Stored entries:
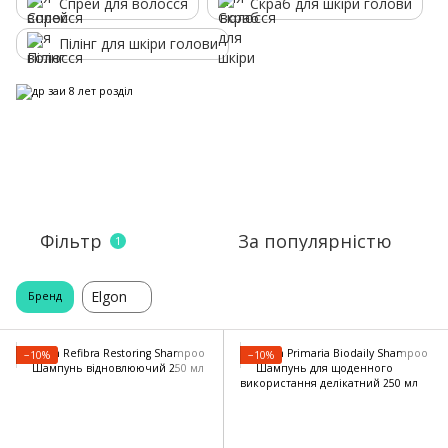
Спрей для волосся
Скраб для шкіри голови
Пілінг для шкіри голови
Фільтр
За популярністю
1
Elgon
Бренд
−10%
−10%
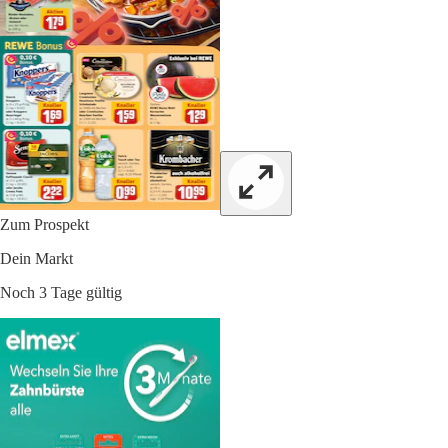
Zum Prospekt
Dein Markt
Noch 3 Tage gültig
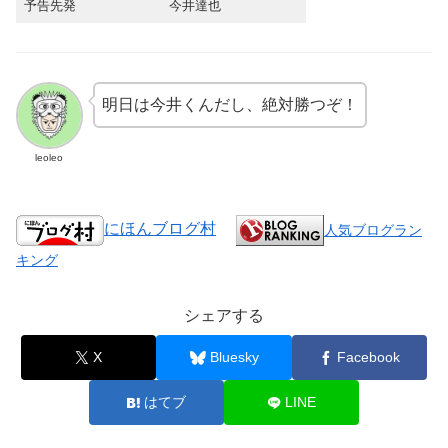
予告先発
今井達也
明日は今井くんだし、絶対勝つぞ！
leoleo
にほんブログ村
人気ブログラン
キング
シェアする
X
Bluesky
Facebook
はてブ
LINE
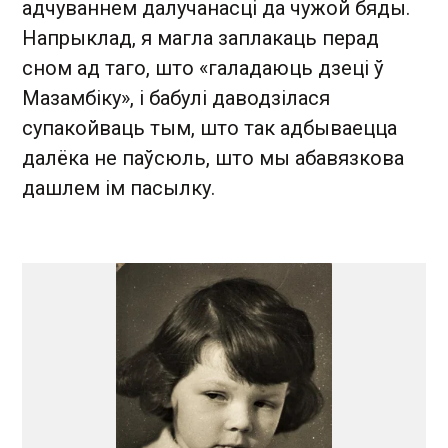
адчуваннем далучанасці да чужой бяды.
Напрыклад, я магла заплакаць перад
сном ад таго, што «галадаюць дзеці ў
Мазамбіку», і бабулі даводзілася
супакойваць тым, што так адбываецца
далёка не паўсюль, што мы абавязкова
дашлем ім пасылку.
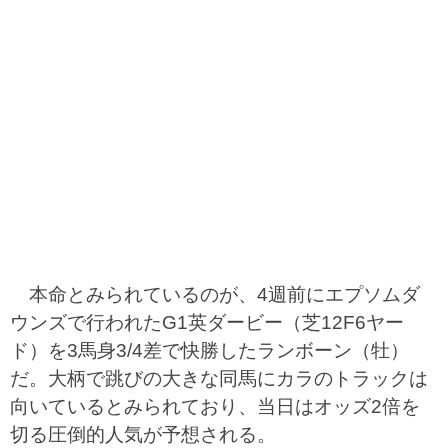
本命とみられているのが、4週前にエプソムダ
ウンズで行われたG1英ダービー（芝12F6ヤー
ド）を3馬身3/4差で快勝したランボーン（牡）
だ。大柄で跳びの大きな同馬にカラのトラックは
向いているとみられており、当日はオッズ2倍を
切る圧倒的人気が予想される。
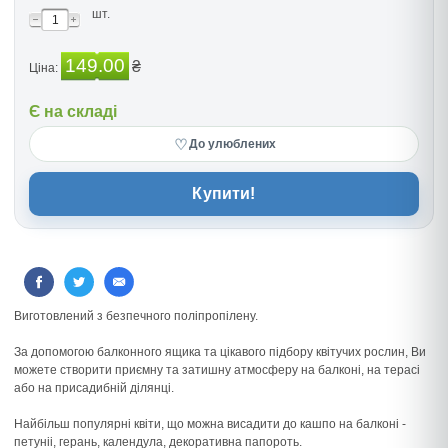
шт.
149.00
₴
Ціна:
Є на складі
♡
До улюблених
Купити!
Виготовлений з безпечного поліпропілену.
За допомогою балконного ящика та цікавого підбору квітучих рослин, Ви
можете створити приємну та затишну атмосферу на балконі, на терасі
або на присадибній ділянці.
Найбільш популярні квіти, що можна висадити до кашпо на балконі -
петуніі, герань, календула, декоративна папороть.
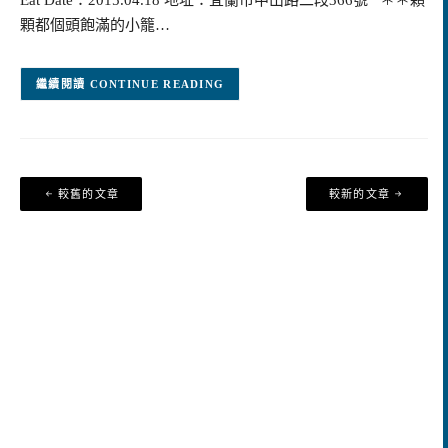
顆都個頭飽滿的小籠…
CONTINUE READING
文
較舊的文章
較新的文章
章
導
覽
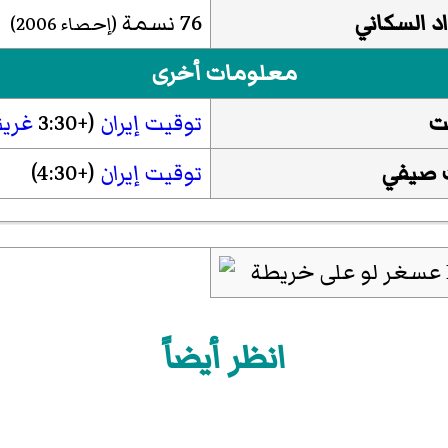
د السكاني
76 نسمة
(إحصاء 2006)
معلومات أخرى
ت
توقيت إيران
(+3:30
غري
 صيفي
توقيت إيران
(+4:30)
انظر أيضاً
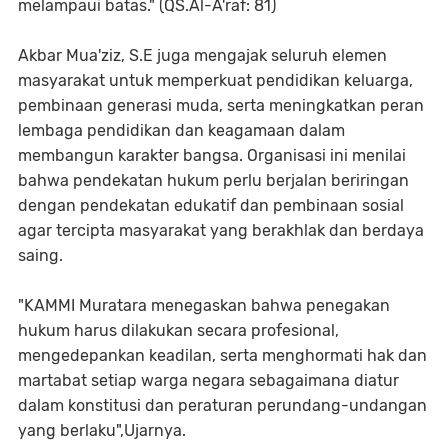
melampaui batas." (QS.Al-A'raf: 81)
Akbar Mua'ziz, S.E juga mengajak seluruh elemen
masyarakat untuk memperkuat pendidikan keluarga,
pembinaan generasi muda, serta meningkatkan peran
lembaga pendidikan dan keagamaan dalam
membangun karakter bangsa. Organisasi ini menilai
bahwa pendekatan hukum perlu berjalan beriringan
dengan pendekatan edukatif dan pembinaan sosial
agar tercipta masyarakat yang berakhlak dan berdaya
saing.
"KAMMI Muratara menegaskan bahwa penegakan
hukum harus dilakukan secara profesional,
mengedepankan keadilan, serta menghormati hak dan
martabat setiap warga negara sebagaimana diatur
dalam konstitusi dan peraturan perundang-undangan
yang berlaku",Ujarnya.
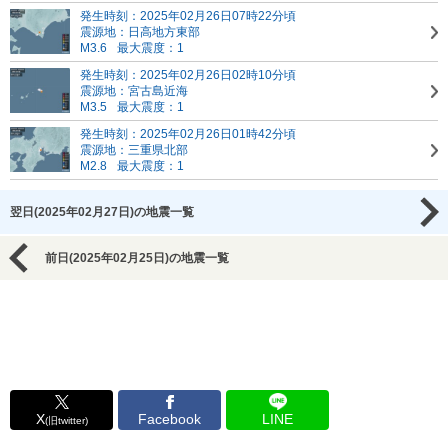
発生時刻：2025年02月26日07時22分頃
震源地：日高地方東部
M3.6
最大震度：1
発生時刻：2025年02月26日02時10分頃
震源地：宮古島近海
M3.5
最大震度：1
発生時刻：2025年02月26日01時42分頃
震源地：三重県北部
M2.8
最大震度：1
翌日(2025年02月27日)の地震一覧
前日(2025年02月25日)の地震一覧
X
Facebook
LINE
(旧twitter)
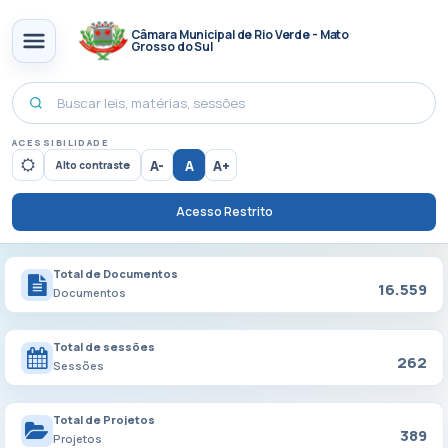
Câmara Municipal de Rio Verde - Mato
Grosso do Sul
ACESSIBILIDADE
A-
A
A+
Alto contraste
Acesso Restrito
Total de Documentos
16.559
Documentos
Total de sessões
262
Sessões
Total de Projetos
389
Projetos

__Exercise directions__: Retype all records exactly as shown above, images excluded.

__Task output__:
Спрей для волосся
Скраб для шкіри голови
Пілінг для шкіри голови
Фільтр
За популярністю
1
Elgon
Бренд
−10%
−10%
Zum Prospekt
Dein Markt
Noch 3 Tage gültig
予告先発
今井達也
明日は今井くんだし、絶対勝つぞ！
leoleo
にほんブログ村
人気ブログラン
キング
シェアする
X
Bluesky
Facebook
はてブ
LINE
адчуваннем далучанасці да чужой бяды.
Напрыклад, я магла заплакаць перад
сном ад таго, што «галадаюць дзеці ў
Мазамбіку», і бабулі даводзілася
супакойваць тым, што так адбываецца
далёка не паўсюль, што мы абавязкова
дашлем ім пасылку.
本命とみられているのが、4週前にエプソムダ
ウンズで行われたG1英ダービー（芝12F6ヤー
ド）を3馬身3/4差で快勝したランボーン（牡）
だ。大柄で跳びの大きな同馬にカラのトラックは
向いているとみられており、当日はオッズ2倍を
切る圧倒的人気が予想される。
шт.
149.00
₴
Ціна:
Є на складі
♡
До улюблених
Купити!
Виготовлений з безпечного поліпропілену.
За допомогою балконного ящика та цікавого підбору квітучих рослин, Ви
можете створити приємну та затишну атмосферу на балконі, на терасі
або на присадибній ділянці.
Найбільш популярні квіти, що можна висадити до кашпо на балконі -
петуніі, герань, календула, декоративна папороть.
顆都個頭飽滿的小籠…
CONTINUE READING
文
較舊的文章
較新的文章
章
導
覽
د السكاني
76 نسمة
(إحصاء 2006)
معلومات أخرى
ت
توقيت إيران
(+3:30
غري
 صيفي
توقيت إيران
(+4:30)
انظر أيضاً
melampaui batas." (QS.Al-A'raf: 81)
Akbar Mua'ziz, S.E juga mengajak seluruh elemen
masyarakat untuk memperkuat pendidikan keluarga,
pembinaan generasi muda, serta meningkatkan peran
lembaga pendidikan dan keagamaan dalam
membangun karakter bangsa. Organisasi ini menilai
bahwa pendekatan hukum perlu berjalan beriringan
dengan pendekatan edukatif dan pembinaan sosial
agar tercipta masyarakat yang berakhlak dan berdaya
saing.
"KAMMI Muratara menegaskan bahwa penegakan
hukum harus dilakukan secara profesional,
mengedepankan keadilan, serta menghormati hak dan
martabat setiap warga negara sebagaimana diatur
dalam konstitusi dan peraturan perundang-undangan
yang berlaku",Ujarnya.
発生時刻：2025年02月26日07時22分頃
震源地：日高地方東部
M3.6
最大震度：1
発生時刻：2025年02月26日02時10分頃
震源地：宮古島近海
M3.5
最大震度：1
発生時刻：2025年02月26日01時42分頃
震源地：三重県北部
M2.8
最大震度：1
翌日(2025年02月27日)の地震一覧
前日(2025年02月25日)の地震一覧
X
Facebook
LINE
(旧twitter)
Câmara Municipal de Rio Verde - Mato
Grosso do Sul
ACESSIBILIDADE
A-
A
A+
Alto contraste
Acesso Restrito
Total de Documentos
16.559
Documentos
Total de sessões
262
Sessões
Total de Projetos
389
Projetos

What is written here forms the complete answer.